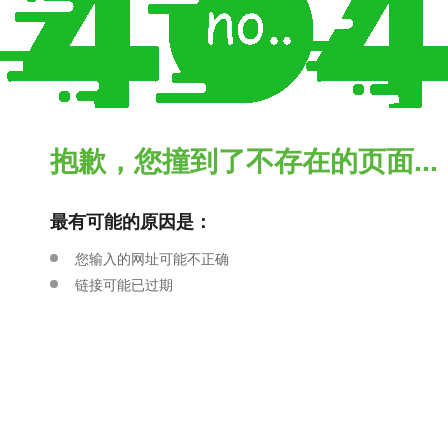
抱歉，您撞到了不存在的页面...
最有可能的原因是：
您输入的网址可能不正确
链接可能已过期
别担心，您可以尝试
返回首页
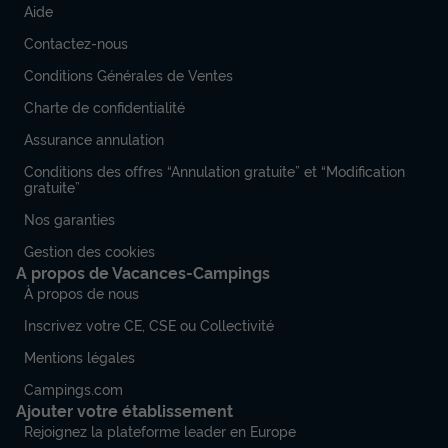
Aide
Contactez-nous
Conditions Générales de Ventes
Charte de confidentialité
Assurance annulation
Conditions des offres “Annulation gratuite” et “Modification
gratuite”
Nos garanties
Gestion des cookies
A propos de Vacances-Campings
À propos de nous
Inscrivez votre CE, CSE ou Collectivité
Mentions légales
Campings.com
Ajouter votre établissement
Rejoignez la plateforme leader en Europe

* * *

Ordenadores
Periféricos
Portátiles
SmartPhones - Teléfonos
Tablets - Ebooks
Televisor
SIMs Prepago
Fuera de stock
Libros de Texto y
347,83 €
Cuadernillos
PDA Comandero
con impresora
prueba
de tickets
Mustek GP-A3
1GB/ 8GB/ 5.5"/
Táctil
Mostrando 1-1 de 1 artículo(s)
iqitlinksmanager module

==

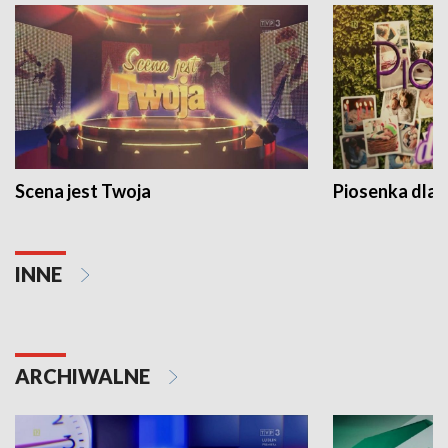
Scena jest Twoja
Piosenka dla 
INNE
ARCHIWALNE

Problem to solve
What you give back must be the stretch above, starting at the line with "Ajouter votre établissement" and ending at the line with "Rejoignez la plateforme leader en Europe", copied exactly.

Exercise result
Ajouter votre établissement
Rejoignez la plateforme leader en Europe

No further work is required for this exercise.